Graph-based Pattern-oriented, Context-sensitive Code Completion

Anh Tuan Nguyen, Tung Thanh Nguyen, Hoan Anh Nguyen, Ahmed Tamrawi, Hung Viet Nguyen, Jafar Al-Kofahi,
Tien N. Nguyen

Video Demo Downloads

Empirical Evaluation

Usefulness in Code Completion

 

We conducted a controlled experiment to evaluate how well our code completion tool GraPacc can assist developers in programming, in comparison with the standard tool support, including Google and Google Code Search (GCS) for tutorials and code examples, and Eclipse built-in code completion support. The general key evaluation approach is to have human subjects with relatively equal programming experience perform coding tasks with the code completion support from GraPacc and with the support from the standard tools Google/GCS/Eclipse (GCE), and then to compare their resulting code.

1. Experiment settings:

We prepared 6 different programming tasks (see descriptions). The tasks basically involve standard Java libraries including java.util, java.lang, and java.io.

To reduce bias, the tasks were designed by the second author of our paper. The first author independently mined/prepared the API usage patterns of those libraries from our collected data set without knowing those tasks.

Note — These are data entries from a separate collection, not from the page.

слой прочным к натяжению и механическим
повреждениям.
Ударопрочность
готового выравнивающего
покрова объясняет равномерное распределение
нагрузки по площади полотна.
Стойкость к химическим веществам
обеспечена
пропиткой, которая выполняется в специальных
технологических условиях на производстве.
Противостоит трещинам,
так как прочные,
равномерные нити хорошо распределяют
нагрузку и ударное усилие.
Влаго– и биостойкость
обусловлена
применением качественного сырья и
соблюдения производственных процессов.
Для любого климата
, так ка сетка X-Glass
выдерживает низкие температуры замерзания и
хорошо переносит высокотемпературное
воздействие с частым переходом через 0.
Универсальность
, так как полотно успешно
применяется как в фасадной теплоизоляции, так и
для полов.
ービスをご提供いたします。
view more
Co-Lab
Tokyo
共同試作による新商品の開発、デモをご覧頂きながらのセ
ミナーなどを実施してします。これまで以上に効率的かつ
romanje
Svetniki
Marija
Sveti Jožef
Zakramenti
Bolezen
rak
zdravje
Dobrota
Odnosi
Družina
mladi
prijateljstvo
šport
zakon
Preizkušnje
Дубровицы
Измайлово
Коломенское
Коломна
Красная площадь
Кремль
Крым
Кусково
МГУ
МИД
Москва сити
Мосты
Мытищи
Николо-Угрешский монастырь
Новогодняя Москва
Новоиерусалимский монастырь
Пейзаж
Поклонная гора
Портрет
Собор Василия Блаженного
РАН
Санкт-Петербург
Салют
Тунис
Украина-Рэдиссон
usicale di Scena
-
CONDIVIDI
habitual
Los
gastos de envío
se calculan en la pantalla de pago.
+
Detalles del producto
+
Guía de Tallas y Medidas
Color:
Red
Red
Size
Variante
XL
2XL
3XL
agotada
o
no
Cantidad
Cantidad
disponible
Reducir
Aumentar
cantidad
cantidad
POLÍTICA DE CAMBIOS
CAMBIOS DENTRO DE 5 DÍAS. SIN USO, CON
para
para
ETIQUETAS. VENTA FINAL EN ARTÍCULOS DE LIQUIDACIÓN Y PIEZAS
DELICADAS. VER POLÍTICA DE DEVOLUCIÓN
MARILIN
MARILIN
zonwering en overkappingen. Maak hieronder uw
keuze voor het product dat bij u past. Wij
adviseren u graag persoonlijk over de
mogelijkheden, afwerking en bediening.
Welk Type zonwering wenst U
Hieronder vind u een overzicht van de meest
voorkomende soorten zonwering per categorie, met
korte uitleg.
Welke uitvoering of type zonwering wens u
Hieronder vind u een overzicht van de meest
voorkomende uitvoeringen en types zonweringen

To avoid the situations in which each subject uses an algorithm that does not utilize any of those Java libraries (thus, does not need GraPacc and GCE with those libraries), we designed the tasks such that they could be easily implemented using API elements of those libraries. Each task description includes a short guidance on the algorithm and the general data structures in those libraries, such as array, list, map, set, stack, etc that should be used. The tasks cover several API elements related to many functions of the libraries.

We invited four Ph.D. students majoring in Software Engineering at Iowa State University to complete those tasks. Subjects 1 and 2 have 8-9 years of programming in Java, while subjects 3 and 4 have 5-6 years. All human subjects are familiar with those aforementioned Java libraries. For comparison, subjects 1 and 3 formed Group 1, and the others formed Group 2, making each group have comparably similar mixture of experience. To further avoid the imbalance between two groups, we applied the same crossover technique and required two groups to exchange their roles after each task.

 

2. Evaluation metrics:

We measure the usefulness of the tool support in two dimensions: code quality and developer effort.

  • For code quality, we used the number of programming errors (e.g. bugs). To measure it, we tested the submitted code of the subjects. For each task, via white box testing, we also designed a test suite to test and reveal bugs in the functions of their completed code.
  • Developer effort is generally measured via the amount of actual written code. Thus, the usefulness of a tool could be measured via the ratio of the amount of code provided by tool over the total amount of written code. The higher that ratio is, the more code is actually filled in via the tool support, thus, the more useful the tool is. We used the number of tokens as the metric for the volume of code.